Goal of the exercise:
Reproduce, exactly and in full, only the lines below from the one containing "research in high" through the one containing "Health (DCIH)".

Data section:
####

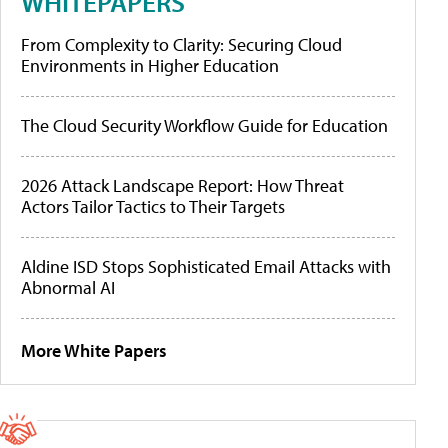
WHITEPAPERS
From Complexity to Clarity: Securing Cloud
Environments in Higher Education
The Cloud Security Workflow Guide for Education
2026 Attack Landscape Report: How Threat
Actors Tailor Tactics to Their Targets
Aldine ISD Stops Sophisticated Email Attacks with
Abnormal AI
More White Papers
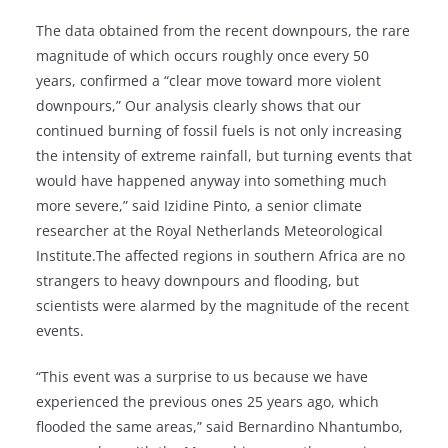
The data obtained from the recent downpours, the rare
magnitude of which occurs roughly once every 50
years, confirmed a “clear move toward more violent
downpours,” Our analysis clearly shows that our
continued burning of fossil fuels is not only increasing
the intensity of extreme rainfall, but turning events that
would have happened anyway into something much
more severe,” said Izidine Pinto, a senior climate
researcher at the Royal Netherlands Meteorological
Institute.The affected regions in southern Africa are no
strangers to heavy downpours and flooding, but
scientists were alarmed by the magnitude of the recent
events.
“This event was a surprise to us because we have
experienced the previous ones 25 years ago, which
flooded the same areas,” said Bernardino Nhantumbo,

####

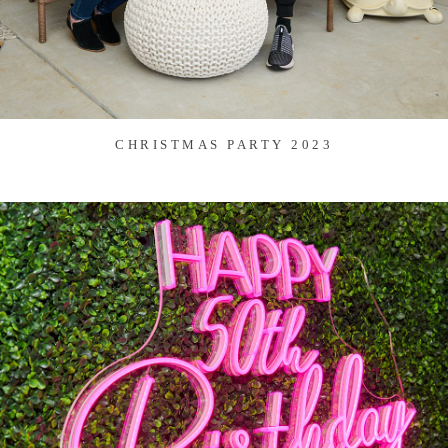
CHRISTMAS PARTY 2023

####

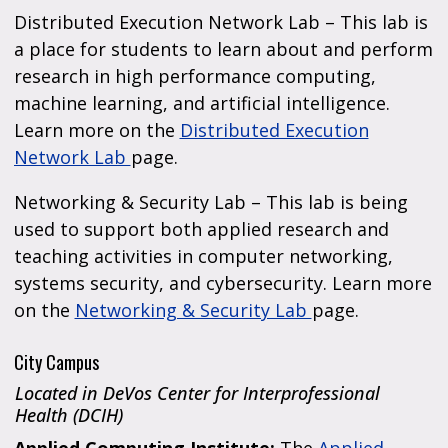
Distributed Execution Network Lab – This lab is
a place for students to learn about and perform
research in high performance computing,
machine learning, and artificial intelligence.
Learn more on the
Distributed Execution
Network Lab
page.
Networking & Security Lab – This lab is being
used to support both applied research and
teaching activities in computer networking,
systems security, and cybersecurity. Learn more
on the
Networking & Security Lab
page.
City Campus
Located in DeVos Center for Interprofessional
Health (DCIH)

####

Exercise answer:
research in high performance computing,
machine learning, and artificial intelligence.
Learn more on the
Distributed Execution
Network Lab
page.
Networking & Security Lab – This lab is being
used to support both applied research and
teaching activities in computer networking,
systems security, and cybersecurity. Learn more
on the
Networking & Security Lab
page.
City Campus
Located in DeVos Center for Interprofessional
Health (DCIH)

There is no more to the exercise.